As a web programmer, I could meet any challenge thrown at me and beat it. I developed some amazing systems over the years so when Multiple Sclerosis came along and began disrupting those abilities, I didn’t like it one bit. I would try programming but just couldn’t wrap my head around the complexities of the code and get my brain to function.
I struggled with everyday tasks like trying to remember if I had washed my hair while in the shower so I would wash it again just in case, or forgetting I had something in the oven even with a timer set. Who could burn a casserole with a wonderful smell filling the house and a timer set? Me!!! So, to get confused looking at code, the very code I at one time could decipher in my sleep…well, that was devastating.

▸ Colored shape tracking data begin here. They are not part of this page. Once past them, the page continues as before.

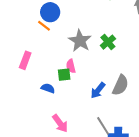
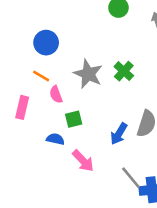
orange line: (44, 26) -> (41, 76), moved
pink semicircle: (71, 66) -> (56, 94), moved
pink arrow: (60, 123) -> (83, 161), moved

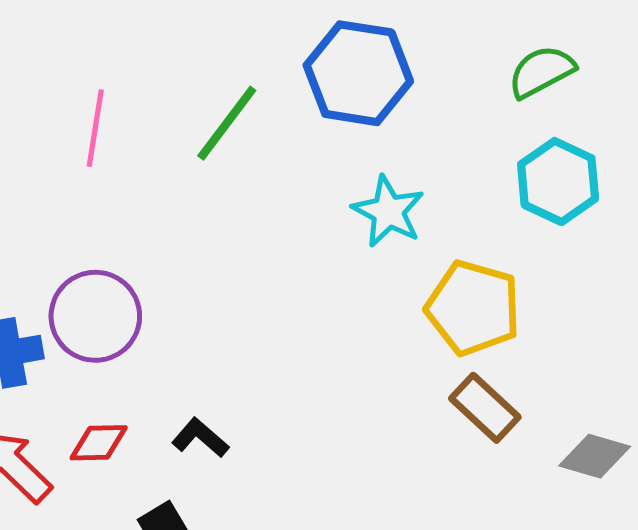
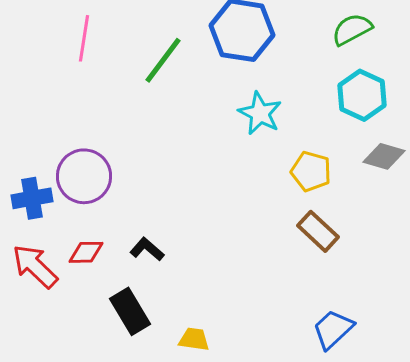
pink line: (95, 128) -> (84, 38), moved
yellow pentagon: (473, 308) -> (311, 171), size x0.7
gray diamond: (595, 456) -> (384, 156), moved

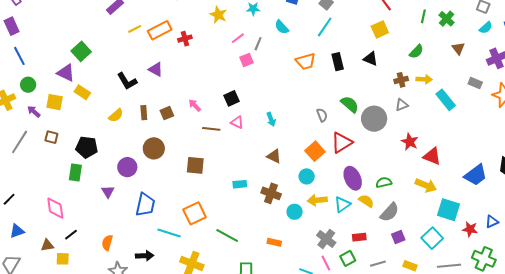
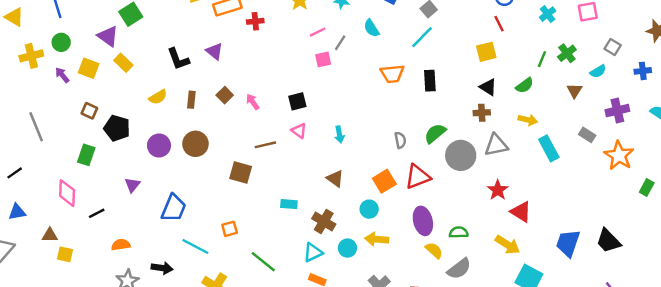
green line: (423, 16) -> (542, 59), moved
cyan semicircle: (486, 28) -> (598, 71), moved
black triangle: (371, 59) -> (488, 87), moved
brown cross: (401, 80) -> (482, 113), moved
green semicircle: (350, 104) -> (435, 133), turned -90
gray triangle: (402, 105) -> (496, 145), size x1.5
brown square: (167, 113) -> (225, 95), moved, turned -32
brown line: (211, 129) -> (265, 145), moved, turned -30
brown square: (51, 137) -> (89, 111), moved
gray line: (20, 142) -> (36, 127), moved, turned -65
purple circle: (127, 167) -> (159, 145), moved
green rectangle: (75, 172) -> (86, 155), moved
blue trapezoid: (476, 175) -> (568, 243), turned 135
cyan triangle: (342, 205) -> (313, 252), moved
orange square: (195, 213) -> (230, 229), size x0.6
black line: (71, 235) -> (97, 213), moved
orange semicircle: (107, 243) -> (121, 245), turned 56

The day I made the decision to resign, I cried. Not just one tear either. A flood and an ocean of tears. I covered it up well, but my heart was broken. Having to walk away from the life I new and loved made me feel like a failure. It was a tough decision to make too, one that I struggled with for over a year. Do I or don’t I?

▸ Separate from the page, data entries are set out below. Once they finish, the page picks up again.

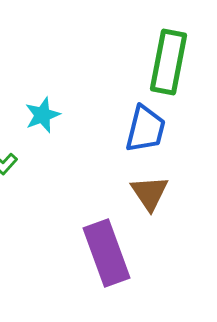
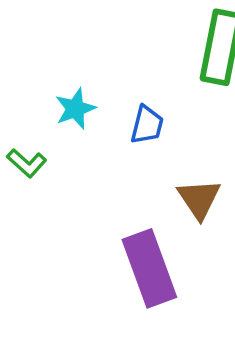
blue trapezoid: (145, 129) -> (147, 125), moved, size x0.7

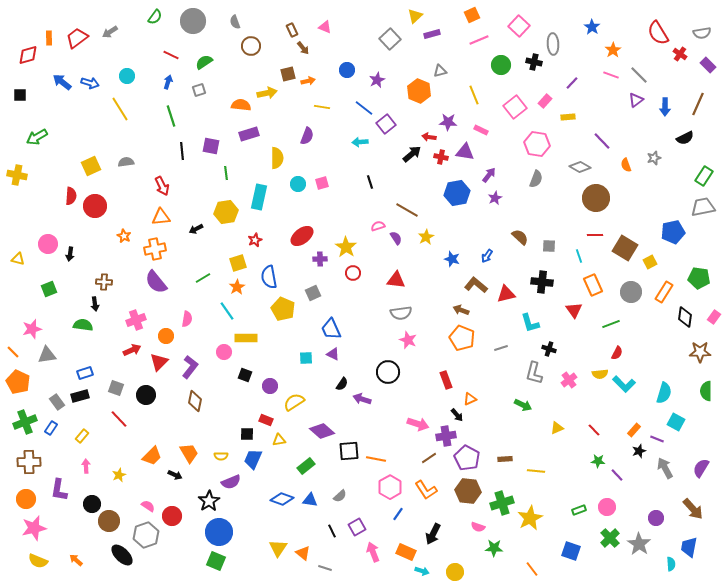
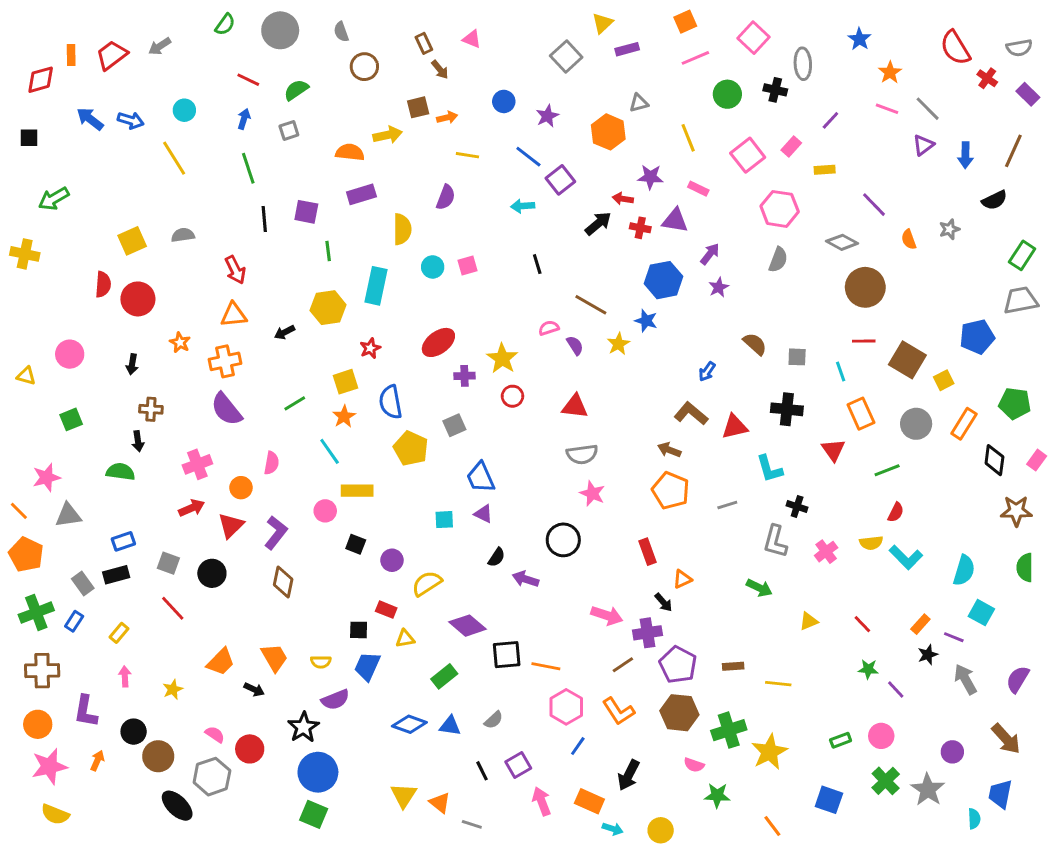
black arrow: (70, 254) -> (132, 364), moved
blue star: (452, 259) -> (646, 321), moved
orange arrow: (76, 560) -> (97, 761), moved, turned 72

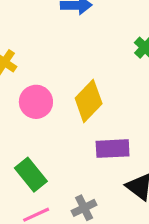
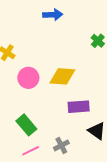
yellow diamond: (89, 101) -> (62, 76), turned 52

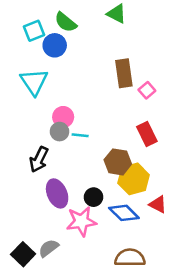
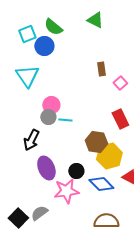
brown rectangle: (124, 73) -> (101, 69), size x0.6

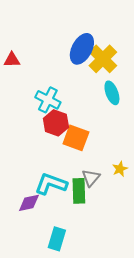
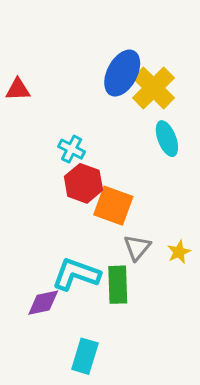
cyan cross: (48, 100) -> (72, 149), size x0.7
gray triangle: (91, 178) -> (137, 247), moved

I did and I have to say I’m thankful for it. I’m glad that I put my own wellbeing first for once in my life. It’s been close to three years now since I stepped down and I still miss my job. I find myself trying to work with complex code from time to time, but even doing simple tasks with the computer has its difficulties. I’m still smart, I’m still me, I’m still a somebody. My job didn’t define me as a person. I’m just taking a much needed lifelong vacation from it all.

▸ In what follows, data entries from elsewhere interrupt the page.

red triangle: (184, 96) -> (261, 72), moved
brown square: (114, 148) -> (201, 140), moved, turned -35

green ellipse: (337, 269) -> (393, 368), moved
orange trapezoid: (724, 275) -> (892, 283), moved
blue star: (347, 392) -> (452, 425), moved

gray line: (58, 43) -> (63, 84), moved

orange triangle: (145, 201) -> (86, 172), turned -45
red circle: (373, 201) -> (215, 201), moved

I try to stay focused on the big picture. My career wasn’t who I was. It was only a part of my life. I am so much more than the things I can do (or can’t do)…and so are you. For some reason, we put our identity into things that don’t actually define us.
You aren’t a chef, or a fireman, or a store clerk, or a nurse any more than you are multiple sclerosis or any other ailment. You are an amazing, wonderful, strong, inspiring, brave, courageous person who has a lot to give even in your weakest moments.
I know it’s scary, the unknown.
“How will I? How can I? What about? What’s next?”
I know, it’s terrifying to take a step forward when you can’t even see the road in front of you. But regardless of how you feel, I can tell you with confidence that you aren’t a failure, stupid or broken. You aren’t the disease you live with or the disability you now have. You are a somebody…and being a somebody is the best thing anybody could ever be.